8. The trajectory intent intelligent reasoning method integrating motion fingerprinting and scene adaptation according to claim 1, characterized in that, The scene adaptive reasoning engine dynamically loads the corresponding feature weight set, reasoning rule set, and behavior constraint set based on the currently identified scene type, and inputs the reasoning rule set and behavior constraint set as logical constraints into the hybrid reasoning model to guide its intention reasoning process; Meanwhile, the scene-adaptive inference engine dynamically adjusts the parameter configuration of the hybrid inference model according to the complexity of the current scene; the hybrid inference model performs intent inference under the combined effect of logical constraints and dynamic parameter configuration, and outputs the intent result and its confidence level.
9. The trajectory intent intelligent reasoning method integrating motion fingerprinting and scene adaptation according to claim 1, characterized in that, The hybrid inference model mentioned in step S5 is a hybrid model of "graph neural network + spatiotemporal attention mechanism"; the graph neural network adopts a 3-layer GCN structure, and the graph structure is dynamically updated according to the spatiotemporal coordinates of each frame; the spatiotemporal attention mechanism is implemented by spatiotemporal Transformer, which includes an encoder and a decoder, each containing 2 layers of spatiotemporal attention blocks.

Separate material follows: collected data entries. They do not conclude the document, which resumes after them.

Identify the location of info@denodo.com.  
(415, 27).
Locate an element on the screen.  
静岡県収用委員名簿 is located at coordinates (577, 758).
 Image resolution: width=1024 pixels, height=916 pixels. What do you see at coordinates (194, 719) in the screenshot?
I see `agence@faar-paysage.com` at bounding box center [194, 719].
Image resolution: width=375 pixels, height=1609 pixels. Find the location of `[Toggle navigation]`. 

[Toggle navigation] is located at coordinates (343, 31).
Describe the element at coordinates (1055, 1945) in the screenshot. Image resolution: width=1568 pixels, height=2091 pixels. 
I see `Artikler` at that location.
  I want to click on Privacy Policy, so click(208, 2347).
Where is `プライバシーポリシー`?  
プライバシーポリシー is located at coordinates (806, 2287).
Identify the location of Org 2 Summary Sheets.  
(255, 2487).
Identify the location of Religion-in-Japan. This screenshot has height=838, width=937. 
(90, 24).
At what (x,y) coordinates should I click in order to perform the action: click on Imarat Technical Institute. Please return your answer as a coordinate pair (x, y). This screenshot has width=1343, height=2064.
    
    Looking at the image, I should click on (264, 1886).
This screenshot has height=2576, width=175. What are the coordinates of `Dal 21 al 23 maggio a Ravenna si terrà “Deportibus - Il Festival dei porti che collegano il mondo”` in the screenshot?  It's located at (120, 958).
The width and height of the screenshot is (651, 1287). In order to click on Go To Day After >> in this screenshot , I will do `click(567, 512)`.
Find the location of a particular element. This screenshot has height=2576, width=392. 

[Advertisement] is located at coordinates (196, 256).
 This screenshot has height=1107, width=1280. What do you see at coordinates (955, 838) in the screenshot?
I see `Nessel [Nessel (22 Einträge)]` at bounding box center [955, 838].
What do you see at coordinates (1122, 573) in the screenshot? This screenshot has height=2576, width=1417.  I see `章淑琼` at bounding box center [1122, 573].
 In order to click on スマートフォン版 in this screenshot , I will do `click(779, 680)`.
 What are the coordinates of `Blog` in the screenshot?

10. A trajectory intent intelligent reasoning system integrating motion fingerprinting and scene adaptation, characterized in that, include: Data acquisition unit: includes GNSS receiver, IMU, camera, and environmental sensors, used to collect multi-source trajectory data; Data processing unit: at least one processor for executing a computer program stored in a memory to implement the method as described in any one of claims 1-9; Data storage unit: used to store multi-source data, motion fingerprint template library, scene rule library, training model parameters and annotation results; Data communication unit: used for data transmission, including uploading annotation results and downloading updated models; Visual interactive unit: used to display trajectory, annotation results, and receive human feedback; Each unit achieves data synchronization through a unified timestamp alignment mechanism, supporting online learning and model iteration.